Da qui la mia crescente difficoltà a relazionarmi senza esibire un'espressione da cerbiatto abbattuto.
Scopo dei libri dovrebbe essere quello di farci sentire un po' meno soli, sosteneva David Foster Wallace. Beh, con buona pace di colui che forse è stato il più grande, sembra che anche questa risorsa non stia dando i risultati sperati.
Sentirsi meno soli, in termini culturali, sta a significare condividere ed argomentare. E quanto questa pratica risulti sempre più difficile, lo si può tutti sperimentare ogni giorno di persona. Questo sgangheratissimo blog, nei suoi quasi tre anni di vita, ha fornito ripetuti, spiacevolissimi esempi di fraintendimento, da parte anche di lettori sinceramente affezionati ad esso, ma ai quali il messaggio è giunto in maniera pesantemente distorta rispetto ai propositi di partenza. Accetto la mia parte di responsabilità – che c'è ed è innegabile. Spesso, proprio nel rileggere queste pagine, sono posto di fronte ai loro limiti quanto a scorrevolezza e chiarezza sintattica. Ugualmente, non mi sembrano meritare giudizi di illeggibilità o di intenzionale, snobistica complessità. Può essere che io non sappia con esattezza a quale pubblico mi rivolga o da quale pubblico sia costituito primariamente il bacino dei lettori. Vero. E allora spingiamoci oltre.
Da una recente ricerca da parte dell'Associazione Italiana Editori è emerso che – udite, udite! - quasi il 40% dei managers italiani non legge. Dato, a mio parere, calmierato per difetto, a sentire gli imbarazzanti discorsi di molti della categoria. Traduco: significa che, dei tuoi capi – in costante proliferazione, nell'italietta 2018 -, una metà è costituita da perfetti ignoranti (le ormai celeberrime capre di Vittorio Sgarbi), con una zona di confine dove i più 'colti', visto l'accrescersi inarrestabile dei compensi spesso anche in assenza di risultato, potrebbero nottetempo optare per la via breve ed accrescere le fila dei colleghi illetterati.
Quale malsana presunzione si nasconde dietro il rifiuto intenzionale della lettura?
Non posso, a questo punto, non ricordare uno dei miei grandi amori letterari, Primo Levi, quando, nel gennaio 1945, abbandonato nel Lager di Auschwitz-Birkenau e certo di morirvi, prese a leggere un libro lasciatogli con ipocrita benevolenza da un medico in fuga insieme alle SS:
Il romanzo di Roger Vercel è un caso particolare: credo che abbia un suo valore intrinseco, ma è importante per me per ragioni mie private, simboliche e pregnanti, perché l'ho letto in un giorno (il 18 gennaio 1945) in cui aspettavo di morire. (La Ricerca Delle Radici, 1981)
E ancora:
Passai il pomeriggio a leggere il libro lasciato dal medico... Continuai a leggere fino a tarda ora. (Se Questo è Un Uomo, 1947)
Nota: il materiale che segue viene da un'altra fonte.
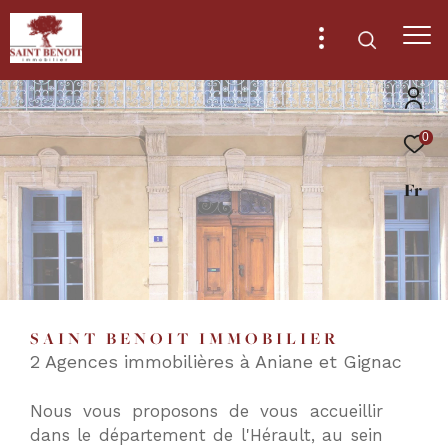
0
Effectuer
Type
d'offre
Fr
Vente
une
recherche
Type
de
Type de bien
et
bien
trouver
Ville
le
SAINT BENOIT IMMOBILIER
bien
2 Agences immobilières à Aniane et Gignac
qui
RECHERCHER
correspond
Nous vous proposons de vous accueillir
à
dans le département de l'Hérault, au sein
vos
È, a mio parere, il più grande, commovente emblema della resistenza dell'uomo inteso come essere culturale.
Leggere. Sperimentare nuovi mondi – questo lo scopo - persino nei luoghi dove la notte dell'umanità è stata più profonda. Si può leggere, e trovarne conforto, persino ad un passo dalla fine.
È ora di tornare a scuola. e di profondervi il massimo dell'impegno.
Le nostra generazione, per molta dell'ignoranza che la contraddistingue, non ha alibi.